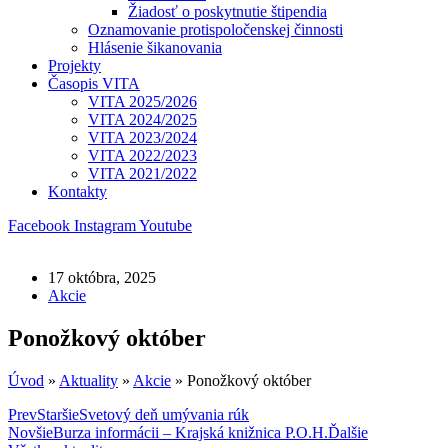
Žiadosť o poskytnutie štipendia
Oznamovanie protispoločenskej činnosti
Hlásenie šikanovania
Projekty
Časopis VITA
VITA 2025/2026
VITA 2024/2025
VITA 2023/2024
VITA 2022/2023
VITA 2021/2022
Kontakty
Facebook
Instagram
Youtube
17 októbra, 2025
Akcie
Ponožkový október
Úvod
»
Aktuality
»
Akcie
»
Ponožkový október
Prev
Staršie
Svetový deň umývania rúk
Novšie
Burza informácii – Krajská knižnica P.O.H.
Ďalšie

------------------------------------------------------------

* WHAT YOU ARE ASKED TO DO *
Retype the entire listing exactly as it appears, dropping only the pictures.

* ANSWER SPACE *
Žiadosť o poskytnutie štipendia
Oznamovanie protispoločenskej činnosti
Hlásenie šikanovania
Projekty
Časopis VITA
VITA 2025/2026
VITA 2024/2025
VITA 2023/2024
VITA 2022/2023
VITA 2021/2022
Kontakty
Facebook
Instagram
Youtube
17 októbra, 2025
Akcie
Ponožkový október
Úvod
»
Aktuality
»
Akcie
»
Ponožkový október
Prev
Staršie
Svetový deň umývania rúk
Novšie
Burza informácii – Krajská knižnica P.O.H.
Ďalšie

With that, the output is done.